A person wearing a hat, gloves, and work clothes stands at an outdoor research station at Correia Family Dairy, pouring a reddish liquid into a large funnel-shaped container connected to hoses and pipes. Several plastic sample bottles sit on the ground nearby, and shade cloths overhead provide cover. The setup includes pumps, tubing, and monitoring devices, suggesting a water, soil, or nutrient treatment experiment.

These very hungry microbes devour a powerful pollutant

The Washington Post

By Allyson Chiu

November 30, 2025

PETALUMA, Calif. — The cows had to be deterred from messing with the experiment.

Researchers from a Bay Area technology company had come to the sprawling dairy farm north of San Francisco to test an emerging solution to planet-warming emissions: microscopic pink organisms that eat methane, a potent greenhouse gas.

Kenny Correia, 35, of Correia Family Dairy, watched the team from Windfall Bio working near the lagoons used to store manure from the farm’s several hundred cows. The researchers erected a futuristic system of vats, pipes, tubes and shiny metal supports. Then, when everything was assembled, they poured pink liquid into one of the vats. “They were looking like mad scientists out there,” Correia recounted.

He acknowledged initially thinking it was a “crazy idea” to integrate an outdoor laboratory into a working farm. There was the potential for the cows to “be all over it — licking it, pulling out wires and scratching on it,” he said. But livestock farms are a significant source of methane emissions, and Windfall
wanted to see how much the microbes could help.

Fencing around the research equipment kept the cows out. And in June, Windfall reported that the roughly month-long trial had been a success. The microbes had absorbed more than 85 percent of the methane coming from one of the lagoons. “They know how to eat methane,” said Josh Silverman, the company’s CEO and founder. “We’re not creating something new. We’re not teaching them to do
something they don’t normally do.

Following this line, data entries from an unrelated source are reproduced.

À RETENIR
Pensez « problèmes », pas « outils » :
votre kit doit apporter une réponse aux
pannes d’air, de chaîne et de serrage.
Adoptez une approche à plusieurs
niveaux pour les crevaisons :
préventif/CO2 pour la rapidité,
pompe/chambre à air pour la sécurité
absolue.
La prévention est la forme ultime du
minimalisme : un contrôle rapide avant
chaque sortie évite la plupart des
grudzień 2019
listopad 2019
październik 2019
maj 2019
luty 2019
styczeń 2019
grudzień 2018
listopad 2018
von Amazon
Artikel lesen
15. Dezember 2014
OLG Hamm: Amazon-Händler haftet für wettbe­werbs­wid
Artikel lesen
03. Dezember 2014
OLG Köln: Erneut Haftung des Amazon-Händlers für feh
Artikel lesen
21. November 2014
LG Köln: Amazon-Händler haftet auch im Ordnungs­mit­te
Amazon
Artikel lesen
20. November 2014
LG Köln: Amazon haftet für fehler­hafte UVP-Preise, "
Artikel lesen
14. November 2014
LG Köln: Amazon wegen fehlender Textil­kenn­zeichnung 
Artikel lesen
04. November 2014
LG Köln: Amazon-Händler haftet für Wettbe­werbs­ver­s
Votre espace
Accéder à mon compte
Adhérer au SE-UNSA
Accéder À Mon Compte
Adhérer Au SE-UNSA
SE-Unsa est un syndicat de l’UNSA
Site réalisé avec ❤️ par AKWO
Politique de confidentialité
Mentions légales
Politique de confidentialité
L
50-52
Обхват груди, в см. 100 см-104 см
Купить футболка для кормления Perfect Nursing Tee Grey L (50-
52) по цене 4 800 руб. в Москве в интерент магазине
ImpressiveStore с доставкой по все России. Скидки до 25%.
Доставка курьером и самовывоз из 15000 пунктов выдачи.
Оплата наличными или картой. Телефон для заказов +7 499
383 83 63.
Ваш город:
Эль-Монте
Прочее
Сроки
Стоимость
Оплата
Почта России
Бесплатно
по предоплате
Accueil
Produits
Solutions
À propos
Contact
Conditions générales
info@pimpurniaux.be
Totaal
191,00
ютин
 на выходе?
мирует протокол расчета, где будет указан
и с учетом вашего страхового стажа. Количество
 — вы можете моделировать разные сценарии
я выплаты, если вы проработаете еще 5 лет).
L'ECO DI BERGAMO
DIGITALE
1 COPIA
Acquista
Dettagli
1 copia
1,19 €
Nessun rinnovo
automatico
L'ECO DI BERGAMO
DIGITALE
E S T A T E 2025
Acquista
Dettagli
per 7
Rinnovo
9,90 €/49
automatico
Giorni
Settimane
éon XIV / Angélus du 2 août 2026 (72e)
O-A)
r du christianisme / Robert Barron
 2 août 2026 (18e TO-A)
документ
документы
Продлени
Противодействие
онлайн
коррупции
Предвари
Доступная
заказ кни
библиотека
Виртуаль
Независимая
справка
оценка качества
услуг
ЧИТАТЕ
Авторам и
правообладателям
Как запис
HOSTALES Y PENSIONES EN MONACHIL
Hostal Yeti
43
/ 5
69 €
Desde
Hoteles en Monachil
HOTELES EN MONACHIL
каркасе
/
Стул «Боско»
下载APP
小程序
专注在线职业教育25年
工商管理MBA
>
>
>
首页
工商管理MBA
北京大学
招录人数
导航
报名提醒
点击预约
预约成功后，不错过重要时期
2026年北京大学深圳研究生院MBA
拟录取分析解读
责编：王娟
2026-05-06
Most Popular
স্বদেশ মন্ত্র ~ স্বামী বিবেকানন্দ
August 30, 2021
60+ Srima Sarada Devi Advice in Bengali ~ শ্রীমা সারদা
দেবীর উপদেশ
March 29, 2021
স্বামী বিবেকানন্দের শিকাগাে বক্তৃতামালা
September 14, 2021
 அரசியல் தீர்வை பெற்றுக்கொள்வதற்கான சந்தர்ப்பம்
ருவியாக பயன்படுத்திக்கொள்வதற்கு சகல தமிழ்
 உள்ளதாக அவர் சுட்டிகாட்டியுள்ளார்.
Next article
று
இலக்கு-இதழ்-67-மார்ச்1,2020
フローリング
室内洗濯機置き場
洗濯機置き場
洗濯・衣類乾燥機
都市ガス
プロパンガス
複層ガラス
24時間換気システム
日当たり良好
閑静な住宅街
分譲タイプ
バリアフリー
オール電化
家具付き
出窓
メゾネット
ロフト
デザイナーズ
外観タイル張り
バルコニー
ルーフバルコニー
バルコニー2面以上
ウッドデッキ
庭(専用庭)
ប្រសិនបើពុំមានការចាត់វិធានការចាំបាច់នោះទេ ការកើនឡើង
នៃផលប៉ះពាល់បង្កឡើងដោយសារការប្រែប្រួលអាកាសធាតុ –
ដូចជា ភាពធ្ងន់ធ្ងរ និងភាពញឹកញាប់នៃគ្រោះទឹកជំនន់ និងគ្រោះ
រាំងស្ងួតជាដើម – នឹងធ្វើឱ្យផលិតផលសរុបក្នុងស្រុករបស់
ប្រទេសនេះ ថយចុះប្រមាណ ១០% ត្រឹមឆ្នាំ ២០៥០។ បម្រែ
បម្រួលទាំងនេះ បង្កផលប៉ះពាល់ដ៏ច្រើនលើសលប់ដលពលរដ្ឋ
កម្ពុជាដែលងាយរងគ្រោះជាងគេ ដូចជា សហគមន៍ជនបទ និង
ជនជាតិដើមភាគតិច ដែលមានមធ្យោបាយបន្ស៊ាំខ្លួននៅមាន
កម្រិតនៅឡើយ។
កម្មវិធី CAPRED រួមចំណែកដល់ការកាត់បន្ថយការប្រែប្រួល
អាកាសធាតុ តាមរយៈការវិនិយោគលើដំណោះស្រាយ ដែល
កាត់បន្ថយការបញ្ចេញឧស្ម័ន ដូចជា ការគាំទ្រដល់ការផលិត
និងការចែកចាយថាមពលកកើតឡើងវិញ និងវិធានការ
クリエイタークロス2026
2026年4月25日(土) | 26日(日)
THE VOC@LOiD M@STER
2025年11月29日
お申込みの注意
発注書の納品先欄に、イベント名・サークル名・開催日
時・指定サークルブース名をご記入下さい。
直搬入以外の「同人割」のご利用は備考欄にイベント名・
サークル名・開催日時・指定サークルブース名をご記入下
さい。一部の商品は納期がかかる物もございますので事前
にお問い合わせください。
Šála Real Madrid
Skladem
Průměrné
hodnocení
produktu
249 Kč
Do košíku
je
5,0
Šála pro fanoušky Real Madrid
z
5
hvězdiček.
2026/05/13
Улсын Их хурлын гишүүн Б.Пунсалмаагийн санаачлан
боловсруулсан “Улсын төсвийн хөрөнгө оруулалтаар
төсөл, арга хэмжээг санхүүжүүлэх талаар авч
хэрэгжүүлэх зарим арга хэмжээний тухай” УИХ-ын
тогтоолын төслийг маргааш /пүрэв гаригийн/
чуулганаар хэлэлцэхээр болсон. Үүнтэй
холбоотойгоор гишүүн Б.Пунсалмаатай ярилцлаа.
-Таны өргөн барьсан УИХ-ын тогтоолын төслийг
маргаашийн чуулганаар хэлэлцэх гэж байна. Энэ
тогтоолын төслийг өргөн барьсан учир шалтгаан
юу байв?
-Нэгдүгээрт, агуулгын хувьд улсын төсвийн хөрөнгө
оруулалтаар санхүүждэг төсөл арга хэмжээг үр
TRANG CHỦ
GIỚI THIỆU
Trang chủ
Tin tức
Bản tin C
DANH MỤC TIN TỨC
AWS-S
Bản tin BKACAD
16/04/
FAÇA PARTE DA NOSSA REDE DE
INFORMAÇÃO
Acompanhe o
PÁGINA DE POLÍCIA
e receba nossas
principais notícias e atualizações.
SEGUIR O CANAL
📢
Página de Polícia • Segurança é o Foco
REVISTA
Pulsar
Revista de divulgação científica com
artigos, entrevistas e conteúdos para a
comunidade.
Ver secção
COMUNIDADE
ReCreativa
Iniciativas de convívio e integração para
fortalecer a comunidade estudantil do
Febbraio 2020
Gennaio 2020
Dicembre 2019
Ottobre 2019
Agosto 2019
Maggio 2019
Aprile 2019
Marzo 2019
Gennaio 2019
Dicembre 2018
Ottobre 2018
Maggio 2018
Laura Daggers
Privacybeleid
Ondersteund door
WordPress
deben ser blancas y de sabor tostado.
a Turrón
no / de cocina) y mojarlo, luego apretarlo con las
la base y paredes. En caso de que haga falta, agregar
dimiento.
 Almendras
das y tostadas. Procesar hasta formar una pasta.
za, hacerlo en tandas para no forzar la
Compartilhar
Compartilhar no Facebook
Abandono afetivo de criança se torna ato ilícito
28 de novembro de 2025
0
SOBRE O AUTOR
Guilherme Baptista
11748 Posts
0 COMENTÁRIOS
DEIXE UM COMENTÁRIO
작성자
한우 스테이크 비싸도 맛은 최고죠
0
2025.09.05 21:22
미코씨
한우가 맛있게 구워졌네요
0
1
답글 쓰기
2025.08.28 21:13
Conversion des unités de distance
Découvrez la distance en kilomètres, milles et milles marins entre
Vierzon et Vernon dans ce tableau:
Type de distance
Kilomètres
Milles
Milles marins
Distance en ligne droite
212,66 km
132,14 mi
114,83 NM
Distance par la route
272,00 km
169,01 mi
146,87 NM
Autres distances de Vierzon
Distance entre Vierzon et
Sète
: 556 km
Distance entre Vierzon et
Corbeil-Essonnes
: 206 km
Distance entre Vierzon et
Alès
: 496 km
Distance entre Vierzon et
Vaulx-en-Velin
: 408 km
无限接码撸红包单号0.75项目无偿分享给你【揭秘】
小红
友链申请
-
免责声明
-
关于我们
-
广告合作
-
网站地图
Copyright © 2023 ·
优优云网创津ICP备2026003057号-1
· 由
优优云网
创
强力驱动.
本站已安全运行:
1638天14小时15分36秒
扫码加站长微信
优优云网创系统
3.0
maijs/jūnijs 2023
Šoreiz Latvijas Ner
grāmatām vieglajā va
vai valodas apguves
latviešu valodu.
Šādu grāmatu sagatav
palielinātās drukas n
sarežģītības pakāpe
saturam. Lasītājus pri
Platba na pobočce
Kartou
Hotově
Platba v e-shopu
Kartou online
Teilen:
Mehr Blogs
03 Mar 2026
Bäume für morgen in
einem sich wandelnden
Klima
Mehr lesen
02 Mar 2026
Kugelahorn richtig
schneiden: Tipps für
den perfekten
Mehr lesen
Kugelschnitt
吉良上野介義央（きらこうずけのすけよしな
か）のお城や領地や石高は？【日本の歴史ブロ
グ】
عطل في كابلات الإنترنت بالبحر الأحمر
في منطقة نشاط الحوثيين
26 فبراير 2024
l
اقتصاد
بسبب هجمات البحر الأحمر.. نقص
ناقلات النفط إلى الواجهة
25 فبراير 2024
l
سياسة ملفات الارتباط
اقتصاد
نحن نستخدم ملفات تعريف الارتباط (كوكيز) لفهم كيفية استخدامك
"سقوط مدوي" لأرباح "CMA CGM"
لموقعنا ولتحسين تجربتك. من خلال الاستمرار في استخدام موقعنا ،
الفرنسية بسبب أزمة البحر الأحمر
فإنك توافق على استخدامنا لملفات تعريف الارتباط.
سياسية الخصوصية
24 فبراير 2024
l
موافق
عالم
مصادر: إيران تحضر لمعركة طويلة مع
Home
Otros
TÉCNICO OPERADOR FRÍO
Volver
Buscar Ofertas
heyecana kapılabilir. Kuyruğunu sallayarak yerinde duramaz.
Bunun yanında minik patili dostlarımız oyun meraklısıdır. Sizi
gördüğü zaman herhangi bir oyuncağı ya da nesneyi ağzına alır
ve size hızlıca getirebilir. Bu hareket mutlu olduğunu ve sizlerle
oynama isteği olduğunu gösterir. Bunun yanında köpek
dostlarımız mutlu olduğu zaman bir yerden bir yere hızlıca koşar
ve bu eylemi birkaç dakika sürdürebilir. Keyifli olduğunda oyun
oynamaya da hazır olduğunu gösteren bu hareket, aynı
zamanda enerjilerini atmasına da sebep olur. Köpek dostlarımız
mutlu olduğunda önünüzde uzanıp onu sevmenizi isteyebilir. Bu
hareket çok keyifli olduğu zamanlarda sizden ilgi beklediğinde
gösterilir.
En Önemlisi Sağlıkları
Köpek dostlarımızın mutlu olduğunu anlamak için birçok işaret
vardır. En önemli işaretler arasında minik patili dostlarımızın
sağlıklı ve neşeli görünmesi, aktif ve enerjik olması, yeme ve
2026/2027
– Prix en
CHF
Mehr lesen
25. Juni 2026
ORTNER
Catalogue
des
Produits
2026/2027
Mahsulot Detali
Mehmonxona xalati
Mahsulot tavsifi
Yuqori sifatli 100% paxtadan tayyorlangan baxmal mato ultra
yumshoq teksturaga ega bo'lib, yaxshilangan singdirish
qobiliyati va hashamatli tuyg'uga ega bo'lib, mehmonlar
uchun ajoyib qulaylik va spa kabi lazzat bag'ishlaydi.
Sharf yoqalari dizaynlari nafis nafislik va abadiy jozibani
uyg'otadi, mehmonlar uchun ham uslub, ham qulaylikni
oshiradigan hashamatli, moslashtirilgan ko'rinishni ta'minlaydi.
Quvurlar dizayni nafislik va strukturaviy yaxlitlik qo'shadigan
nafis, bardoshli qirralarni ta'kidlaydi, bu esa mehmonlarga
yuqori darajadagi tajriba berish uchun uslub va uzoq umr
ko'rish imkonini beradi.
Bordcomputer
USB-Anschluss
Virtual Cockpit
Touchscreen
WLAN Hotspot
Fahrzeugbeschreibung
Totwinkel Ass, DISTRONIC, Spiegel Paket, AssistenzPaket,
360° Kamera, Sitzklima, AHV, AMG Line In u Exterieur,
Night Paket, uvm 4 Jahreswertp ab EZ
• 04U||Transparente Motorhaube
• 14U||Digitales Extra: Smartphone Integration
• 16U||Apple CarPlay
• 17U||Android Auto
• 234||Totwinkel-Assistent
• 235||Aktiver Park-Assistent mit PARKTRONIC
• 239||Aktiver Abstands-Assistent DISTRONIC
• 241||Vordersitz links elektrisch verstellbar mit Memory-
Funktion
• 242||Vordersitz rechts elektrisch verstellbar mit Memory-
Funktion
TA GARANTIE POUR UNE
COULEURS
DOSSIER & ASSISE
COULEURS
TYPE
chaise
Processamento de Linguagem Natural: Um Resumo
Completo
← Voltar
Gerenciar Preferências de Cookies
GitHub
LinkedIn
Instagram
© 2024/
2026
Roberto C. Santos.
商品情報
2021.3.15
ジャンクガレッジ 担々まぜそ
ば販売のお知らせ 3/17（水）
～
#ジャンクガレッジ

They’ve evolved for a million years to do this.”

Other varieties of microbes — including the tiny organisms in the gut of cows — are among the factors implicated in the increase of methane in the atmosphere, which is warming the Earth.

The gas spews from livestock farms, landfills, wastewater treatment plants, natural gas operations, oil production, rice paddies, wetlands, thawing permafrost and even termite mounds. Although methane breaks down faster than carbon dioxide, its heat-trapping potential is 80 times as powerful in the
first 20 years after it’s released.

Methane-eating microbes could help disrupt that process.

They may be especially useful if deployed at the many scattered sites responsible for small methane emissions, which can collectively add up to a big problem in the atmosphere.

Windfall estimates that if its microbe technology were scaled across the energy, waste and agriculture industries in the United States, it could annually slash up to 1.6 gigatons of carbon dioxide equivalent, an amount produced by driving more than 370 million gas-powered cars for one year.

Another research team, at the University of Washington, says its microbes deployed broadly could capture about 420 million metric tons of carbon dioxide equivalent per year, or what could be generated from driving nearly 98 million gas-powered cars for a year.

To develop a further benefit — and to help make their enterprises more commercially viable — the researchers are working to turn the methane-eating microbes into products such as fertilizer and animal feed, supporting a more sustainable food chain.

“This waste methane is a huge resource,” said Mary Lidstrom, a chemical engineer and microbiologist who is leading the UW project. “Many of the technologies that address the climate really are only addressing climate, but this has a dual outcome.”